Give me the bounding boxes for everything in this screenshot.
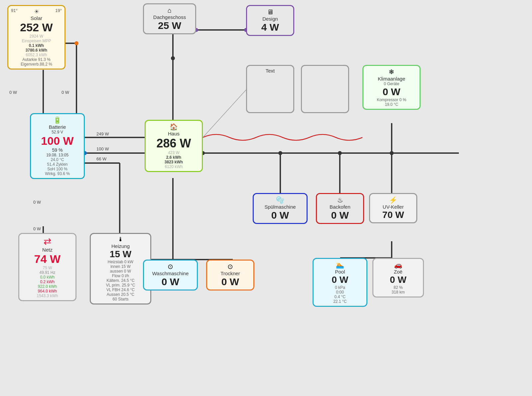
- svg-line-23: [203, 90, 246, 137]
- design-icon: 🖥: [250, 8, 291, 16]
- solar-icon: ☀: [34, 8, 39, 15]
- batterie-pct: 59 %: [34, 147, 81, 153]
- klimaanlage-subtitle: 0 Geräte: [366, 82, 417, 86]
- batterie-power: 100 W: [34, 134, 81, 147]
- netz-kwh4: 964.0 kWh: [22, 289, 73, 294]
- netz-title: Netz: [22, 247, 73, 253]
- batterie-date: 19.08. 13:05: [34, 153, 81, 157]
- spuelmaschine-icon: 🫧: [256, 196, 304, 204]
- heizung-power: 15 W: [93, 249, 148, 260]
- haus-kwh1: 2.6 kWh: [148, 155, 199, 160]
- klimaanlage-node[interactable]: ❄ Klimaanlage 0 Geräte 0 W Kompressor 0 …: [362, 65, 421, 110]
- solar-kwh3: 6052.3 kWh: [11, 53, 62, 57]
- backofen-power: 0 W: [320, 210, 360, 221]
- uvkeller-node[interactable]: ⚡ UV-Keller 70 W: [369, 193, 417, 223]
- haus-sub-power: 423 W: [148, 150, 199, 155]
- dot-back-junction: [338, 151, 342, 155]
- uvkeller-title: UV-Keller: [373, 204, 414, 210]
- solar-kwh1: 0.1 kWh: [11, 43, 62, 48]
- spuelmaschine-power: 0 W: [256, 210, 304, 221]
- solar-kwh2: 3780.6 kWh: [11, 48, 62, 53]
- pool-icon: 🏊: [316, 261, 364, 269]
- pool-node[interactable]: 🏊 Pool 0 W 0 kPa 0:00 0.4 °C 22.1 °C: [313, 258, 367, 307]
- heizung-starts: 60 Starts: [93, 297, 148, 301]
- haus-power: 286 W: [148, 136, 199, 150]
- pool-time: 0:00: [316, 290, 364, 295]
- netz-power: 74 W: [22, 253, 73, 266]
- text1-node[interactable]: Text: [246, 65, 294, 113]
- netz-kwh2: 0.2 kWh: [22, 280, 73, 284]
- klimaanlage-icon: ❄: [366, 68, 417, 76]
- dot-spuel-junction: [278, 151, 282, 155]
- batterie-title: Batterie: [34, 124, 81, 130]
- uvkeller-icon: ⚡: [373, 196, 414, 204]
- text2-node[interactable]: [301, 65, 349, 113]
- batterie-icon: 🔋: [53, 116, 62, 124]
- backofen-node[interactable]: ♨ Backofen 0 W: [316, 193, 364, 224]
- waschmaschine-node[interactable]: ⊙ Waschmaschine 0 W: [143, 260, 198, 291]
- zoe-km: 318 km: [376, 290, 420, 295]
- netz-sub-power: 75 W: [22, 266, 73, 270]
- haus-kwh2: 3823 kWh: [148, 160, 199, 164]
- dot-solar-junction: [74, 41, 78, 45]
- netz-kwh5: 1543.3 kWh: [22, 294, 73, 298]
- spuelmaschine-node[interactable]: 🫧 Spülmaschine 0 W: [253, 193, 308, 224]
- design-node[interactable]: 🖥 Design 4 W: [246, 5, 294, 36]
- haus-node[interactable]: 🏠 Haus 286 W 423 W 2.6 kWh 3823 kWh 6120…: [145, 120, 203, 172]
- pool-kpa: 0 kPa: [316, 285, 364, 290]
- solar-node[interactable]: 91° ☀ 19° Solar 252 W 2924 W Einspeisen …: [7, 5, 66, 70]
- waschmaschine-title: Waschmaschine: [147, 271, 194, 276]
- uvkeller-power: 70 W: [373, 210, 414, 220]
- wire-label-249w: 249 W: [96, 131, 109, 136]
- heizung-innen: innen 15 W: [93, 264, 148, 269]
- trockner-icon: ⊙: [210, 263, 251, 271]
- wire-label-0w-3: 0 W: [33, 200, 41, 205]
- wire-label-0w-4: 0 W: [33, 226, 41, 231]
- heizung-aussentemp: Aussen 20.5 °C: [93, 292, 148, 297]
- solar-temp-left: 91°: [11, 8, 18, 15]
- klimaanlage-kompressor: Kompressor 0 %: [366, 98, 417, 102]
- wire-label-100w: 100 W: [96, 146, 109, 151]
- heizung-node[interactable]: 🌡 Heizung 15 W Heizstab 0 kW innen 15 W …: [90, 233, 151, 304]
- waschmaschine-icon: ⊙: [147, 263, 194, 271]
- batterie-voltage: 52.9 V: [34, 130, 81, 134]
- solar-eigenverb: Eigenverb.88.2 %: [11, 62, 62, 67]
- dot-dach-junction: [171, 56, 175, 60]
- wire-label-0w-1: 0 W: [9, 90, 17, 95]
- trockner-power: 0 W: [210, 276, 251, 288]
- dot-uv-junction: [390, 151, 394, 155]
- backofen-title: Backofen: [320, 204, 360, 210]
- netz-node[interactable]: ⇄ Netz 74 W 75 W 49.91 Hz 0.0 kWh 0.2 kW…: [18, 233, 76, 301]
- pool-temp: 0.4 °C: [316, 295, 364, 299]
- klimaanlage-power: 0 W: [366, 86, 417, 98]
- heizung-vlfbh: VL FBH 24.6 °C: [93, 288, 148, 292]
- haus-icon: 🏠: [148, 123, 199, 131]
- trockner-title: Trockner: [210, 271, 251, 276]
- netz-kwh3: 922.0 kWh: [22, 284, 73, 289]
- wire-label-0w-2: 0 W: [62, 90, 69, 95]
- dachgeschoss-node[interactable]: ⌂ Dachgeschoss 25 W: [143, 3, 196, 34]
- heizung-vlprim: VL prim. 25.9 °C: [93, 283, 148, 288]
- solar-title: Solar: [11, 15, 62, 21]
- netz-icon: ⇄: [44, 236, 51, 247]
- waschmaschine-power: 0 W: [147, 276, 194, 288]
- zoe-power: 0 W: [376, 275, 420, 285]
- batterie-temp: 24.0 °C: [34, 157, 81, 162]
- wire-label-66w: 66 W: [96, 156, 106, 161]
- dachgeschoss-power: 25 W: [147, 20, 193, 31]
- zoe-node[interactable]: 🚗 Zoë 0 W 82 % 318 km: [372, 258, 424, 297]
- netz-hz: 49.91 Hz: [22, 270, 73, 275]
- klimaanlage-temp: 19.0 °C: [366, 102, 417, 107]
- trockner-node[interactable]: ⊙ Trockner 0 W: [206, 260, 254, 291]
- dachgeschoss-icon: ⌂: [147, 6, 193, 14]
- batterie-node[interactable]: 🔋 Batterie 52.9 V 100 W 59 % 19.08. 13:0…: [30, 113, 85, 179]
- design-title: Design: [250, 16, 291, 22]
- heizung-icon: 🌡: [93, 236, 148, 243]
- zoe-pct: 82 %: [376, 285, 420, 290]
- heizung-aussen: aussen 0 W: [93, 269, 148, 274]
- solar-power: 252 W: [11, 21, 62, 34]
- heizung-kaltem: Kältem. 24.5 °C: [93, 278, 148, 283]
- klimaanlage-title: Klimaanlage: [366, 76, 417, 82]
- pool-title: Pool: [316, 269, 364, 275]
- heizung-flow: Flow 0 l/h: [93, 274, 148, 278]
..........
Work order
Which lines above contain "wire"? Show each of them.

Task answer
- wire-label-249w: 249 W: [96, 131, 109, 136]
- wire-label-0w-3: 0 W: [33, 200, 41, 205]
- wire-label-0w-4: 0 W: [33, 226, 41, 231]
- wire-label-100w: 100 W: [96, 146, 109, 151]
- wire-label-0w-1: 0 W: [9, 90, 17, 95]
- wire-label-0w-2: 0 W: [62, 90, 69, 95]
- wire-label-66w: 66 W: [96, 156, 106, 161]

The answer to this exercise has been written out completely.